Arnaud Cathrine - A la place du cœur Saison 1 (Robert Laffont-2016)
Ce soir, Caumes a 17 ans et attend le déluge. Il ne sait qu'une chose : à la fin de l'année, il quittera sa ville natale pour rejoindre son frère aîné à Paris. Paris, la ville rêvée. Ce soir, Caumes a 17 ans et attend aussi le miracle qui, à son grand étonnement, survient : Esther, sujet de tous ses fantasmes, se décide enfin à lui adresser plus de trois mots, à le regarder droit dans les yeux et à laisser deviner un “plus si affinités…” Nous sommes le mardi 6 janvier 2015 et le monde de Caumes bascule : le premier amour s'annonce et la perspective obsédante de la “première fois.”
Sauf que le lendemain, c'est la France qui bascule à son tour : deux terroristes forcent l'entrée du journal “ Charlie Hebdo ” et font onze victimes… A la place du cœur, c'est ça : une semaine, jour après jour, et quasiment heure par heure, à vivre une passion sauvageonne et exaltante ; mais une semaine également rivée sur les écrans à tenter de mesurer l'horreur à l’œuvre, à tenter de ne pas confondre l'information en flux continu avec un thriller télé de plus.

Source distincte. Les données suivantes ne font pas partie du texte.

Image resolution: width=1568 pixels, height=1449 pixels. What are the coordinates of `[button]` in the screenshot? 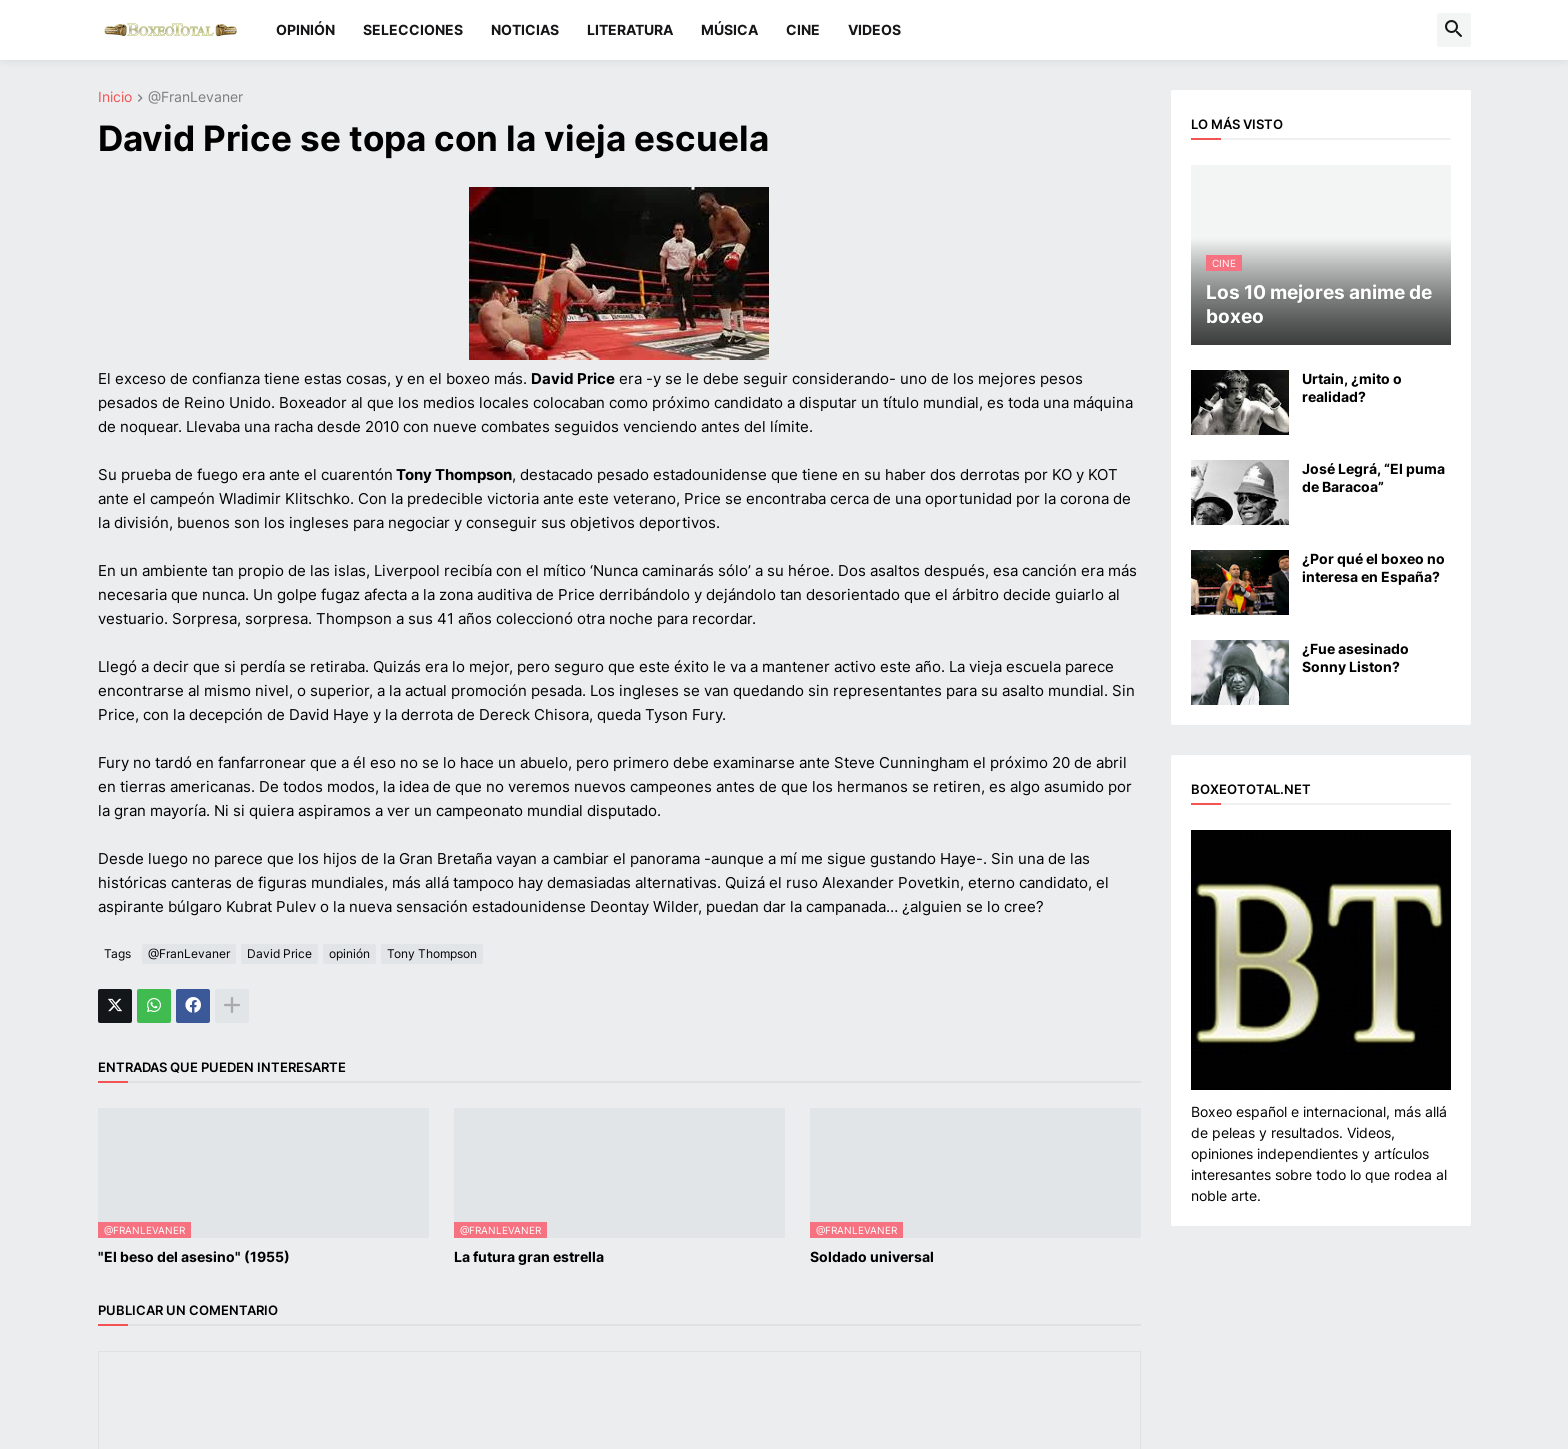 It's located at (1454, 30).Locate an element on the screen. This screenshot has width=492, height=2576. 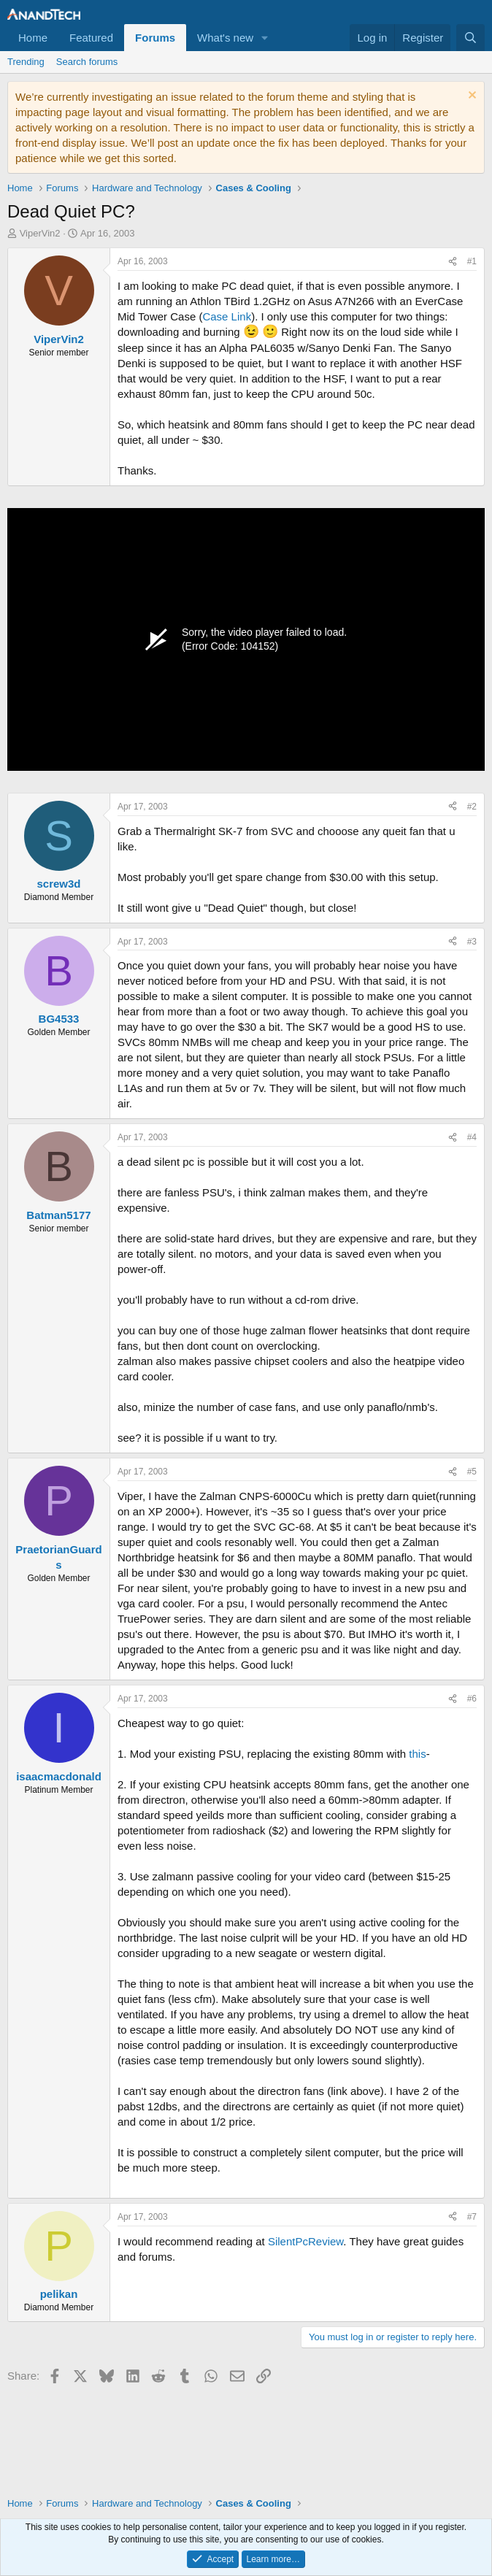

Bon sens des dialogues. Personnages attachants et crédibles. Hâte de lire la saison 2.

« Tout compte fait, le sommeil, c'est comme les malaises : une invention géniale du corps pour disparaître quand on le désire et revenir au monde frais comme un gardon. »

« En tout cas, moi je vois clair dans son regard et son regard, il dit: Je suis désolée, voilà le monde qui vous attend. »

« Parfois l’histoire nous apprend rien et tout est à refaire. »



Loïc Clément & Anne Montel - Chaussette (Delcourt Jeunesse-avril 2017)
Chaussette et son chien Dagobert sont inséparables. Merlin, leur petit voisin, les connaît bien et les observe arpenter chaque jour la petite ville suivant un parcours bien établi. Pourtant, ce matin-là, quelque chose ne tourne pas rond. Chaussette est seule et se comporte étrangement. 
Pour tirer cette histoire au clair, Merlin va la suivre discrètement…
Jolie BD destinée aux plus jeunes.

« Ceux qu’on ne remarque pas, ceux qu’on traite comme de vieilles chaussettes, vivent parfois des joies et des peines sans un bruit. »


Ingrid Chabbert & Carole Maurel - Écumes (Steinkis-2017)
Elles s'aiment et après des années d'attente, d'espoir et de désespoir, un bébé est annoncé. Mais la grossesse est compliquée et le pire arrive. Elles vont devoir se reconstruire et lutter contre la douleur.
L'amour, l'évasion sur les terres de leur enfant disparu et les carnets qui se remplissent vont les aider à sortir la tête hors de l'eau, loin des Écumes.

Récit sur le deuil d’un enfant mort-né. Superbe mise en images de Carole Maurel.


Pascal Rabaté & David Prudhomme - Vive la marée ! (Futuropolis-2015)
Prudhomme et Rabaté sont allés eux aussi à la mer. Avec un grand souci du détail, ils orchestrent un ballet d’estivants en déroulant autant de figures typiques. Un portrait chorale drôle, tendre, qui gratte à peine. Comme du sable dans les sandales.
Excellent album, tendre et drôle, aux détails foisonnants.
Extraits


Arnaud Cathrine - A la place du cœur Saison 2 (Robert Laffont-2017)
Cette saison est celle de l'éprouvant retour de Caumes à la vie. Il est raconté par son cousin, Niels, depuis la côte Atlantique : tout un été à tenter de sortir Caumes de sa torpeur muette et rageuse. Puis c'est Esther qui prend la parole : elle dont Caumes s'est peu à peu éloigné ; elle dont l'amour ne lâche pas ; elle qui, faute de pouvoir tourner la page, s'est persuadée qu'un après était possible dans ses bras. Mais ces jeunes adultes sont aussi les enfants de novembre, les enfants du Bataclan, du Carillon, du Petit Cambodge. La vie n'a pas fini d'être mise à l'épreuve. La vie n'a pas fini d'être à réinventer.
J’en suis à mi-roman. Toujours le même plaisir à suivre les parcours de ces ados.